▸ **Saved data entries**

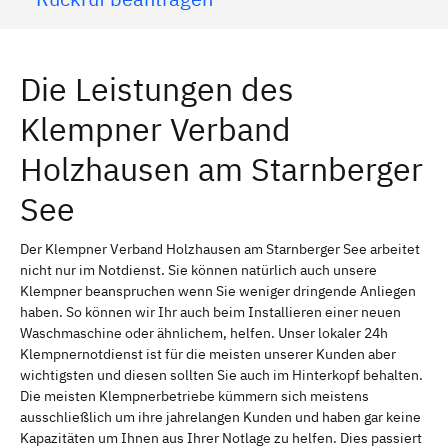
Die Leistungen des
Klempner Verband
Holzhausen am Starnberger
See
Der Klempner Verband Holzhausen am Starnberger See arbeitet
nicht nur im Notdienst. Sie können natürlich auch unsere
Klempner beanspruchen wenn Sie weniger dringende Anliegen
haben. So können wir Ihr auch beim Installieren einer neuen
Waschmaschine oder ähnlichem, helfen. Unser lokaler 24h
Klempnernotdienst ist für die meisten unserer Kunden aber
wichtigsten und diesen sollten Sie auch im Hinterkopf behalten.
Die meisten Klempnerbetriebe kümmern sich meistens
ausschließlich um ihre jahrelangen Kunden und haben gar keine
Kapazitäten um Ihnen aus Ihrer Notlage zu helfen. Dies passiert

▸ **Problem**
From the data above, return every line from the line that has "Der Klempner Verband" up to and including the line that has "Waschmaschine oder ähnlichem, helfen.", exactly.

▸ **Output for this exercise**
Der Klempner Verband Holzhausen am Starnberger See arbeitet
nicht nur im Notdienst. Sie können natürlich auch unsere
Klempner beanspruchen wenn Sie weniger dringende Anliegen
haben. So können wir Ihr auch beim Installieren einer neuen
Waschmaschine oder ähnlichem, helfen. Unser lokaler 24h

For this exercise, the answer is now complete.